Liú Tuì 劉蛻 (?–868, Fùyú 復愚, hào Wénquánzǐ 文泉子), of Chángshā 長沙 (Húnán) by his self-preface — though Wáng Dìngbǎo’s Táng zhāiyán records him as of Shāngzhōu, and Sūn Guāngxiàn’s Běimèng suǒyán gives a different Tónglú Liú Tuì — biographical record unsettled, possibly with homonyms.
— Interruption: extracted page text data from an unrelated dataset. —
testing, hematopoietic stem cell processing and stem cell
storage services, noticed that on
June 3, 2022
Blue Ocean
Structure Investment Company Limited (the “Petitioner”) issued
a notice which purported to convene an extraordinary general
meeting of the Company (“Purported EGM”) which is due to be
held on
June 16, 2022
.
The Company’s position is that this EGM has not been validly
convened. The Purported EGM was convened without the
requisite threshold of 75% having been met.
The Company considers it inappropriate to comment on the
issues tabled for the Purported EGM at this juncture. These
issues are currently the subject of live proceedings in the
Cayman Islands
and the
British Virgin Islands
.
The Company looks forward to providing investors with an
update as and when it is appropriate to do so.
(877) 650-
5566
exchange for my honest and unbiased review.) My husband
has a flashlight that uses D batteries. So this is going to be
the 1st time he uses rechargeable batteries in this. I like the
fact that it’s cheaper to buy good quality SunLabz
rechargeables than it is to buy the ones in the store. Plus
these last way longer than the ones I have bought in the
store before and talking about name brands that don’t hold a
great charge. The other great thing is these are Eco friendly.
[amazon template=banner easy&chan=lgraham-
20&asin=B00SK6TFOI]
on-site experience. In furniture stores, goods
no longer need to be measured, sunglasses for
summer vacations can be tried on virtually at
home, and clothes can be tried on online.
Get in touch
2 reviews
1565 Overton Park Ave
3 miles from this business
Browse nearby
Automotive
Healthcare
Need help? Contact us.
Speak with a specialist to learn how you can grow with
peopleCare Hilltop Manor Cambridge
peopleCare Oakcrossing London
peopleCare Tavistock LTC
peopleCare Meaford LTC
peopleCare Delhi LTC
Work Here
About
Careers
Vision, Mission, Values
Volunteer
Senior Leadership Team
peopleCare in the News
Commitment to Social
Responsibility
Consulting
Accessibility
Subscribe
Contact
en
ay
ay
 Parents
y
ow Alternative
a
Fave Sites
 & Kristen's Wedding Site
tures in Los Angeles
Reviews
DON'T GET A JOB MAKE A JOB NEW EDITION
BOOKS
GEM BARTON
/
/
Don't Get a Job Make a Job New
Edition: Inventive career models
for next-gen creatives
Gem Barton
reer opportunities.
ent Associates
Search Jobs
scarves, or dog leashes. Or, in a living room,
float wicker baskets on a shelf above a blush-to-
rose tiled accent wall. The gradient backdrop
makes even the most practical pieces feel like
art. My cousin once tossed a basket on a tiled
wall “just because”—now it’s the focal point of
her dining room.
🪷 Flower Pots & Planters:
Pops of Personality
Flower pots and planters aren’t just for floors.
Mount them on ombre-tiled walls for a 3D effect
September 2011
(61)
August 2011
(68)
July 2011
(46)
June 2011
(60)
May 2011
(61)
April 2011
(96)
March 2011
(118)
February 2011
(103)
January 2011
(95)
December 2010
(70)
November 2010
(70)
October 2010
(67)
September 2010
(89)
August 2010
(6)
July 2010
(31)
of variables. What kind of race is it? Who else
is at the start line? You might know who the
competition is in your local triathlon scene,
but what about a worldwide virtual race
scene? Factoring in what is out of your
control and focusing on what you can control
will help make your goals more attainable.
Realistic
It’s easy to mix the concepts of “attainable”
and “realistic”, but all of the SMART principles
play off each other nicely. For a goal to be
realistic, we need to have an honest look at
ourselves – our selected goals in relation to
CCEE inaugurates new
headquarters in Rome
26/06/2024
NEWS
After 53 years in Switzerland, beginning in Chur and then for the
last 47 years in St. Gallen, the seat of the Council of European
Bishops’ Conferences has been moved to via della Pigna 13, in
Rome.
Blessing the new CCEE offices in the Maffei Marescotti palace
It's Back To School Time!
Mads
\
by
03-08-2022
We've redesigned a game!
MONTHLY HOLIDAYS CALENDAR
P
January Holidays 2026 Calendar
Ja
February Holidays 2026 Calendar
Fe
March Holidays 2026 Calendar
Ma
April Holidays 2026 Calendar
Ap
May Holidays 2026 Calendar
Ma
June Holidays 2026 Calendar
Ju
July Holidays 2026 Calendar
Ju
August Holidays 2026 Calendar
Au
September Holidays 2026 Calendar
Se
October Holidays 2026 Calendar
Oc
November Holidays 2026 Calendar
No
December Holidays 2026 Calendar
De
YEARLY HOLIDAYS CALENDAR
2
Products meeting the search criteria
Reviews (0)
Jìnshì of Dàzhōng 4 (850); rose under Xiántōng (860–874) to Zuǒ shíyí (Reminder of the Left); demoted as Huáyīn lìng after impeaching Lìnghú Tāo’s son Lìnghú Hào 令狐滈 for trading on his father’s power and accepting bribes (recorded in Jiù Tángshū Lìnghú Chǔ zhuàn).

Liú is the canonical exemplar of the obscurer xiǎnjué gǔwén school of the WǎnTáng — representing a stylistic position between Sūn Qiáo 孫樵 and Fán Zōngshī 樊宗師. His prose deliberately roots in Yáng Xióng (the Tàixuán-style archaism). The Wén zhǒng míng 文冢銘 (Inscription for the Tomb of My Writings) — composed when Liú gathered his unsuccessful drafts and ceremonially “buried” them — became the canonical model for later writers’ similar self-purgation rituals (Sū Shì’s Wénbēi míng, etc.).

Principal work in the corpus: Wénquánzǐ jí KR4c0080 — originally 10 juǎn (per Liú’s self-preface), now reduced to 1 juǎn of late-Míng (Hán Xī, 1640) recovery from anthological sources. CBDB id 190147 gives ?–868.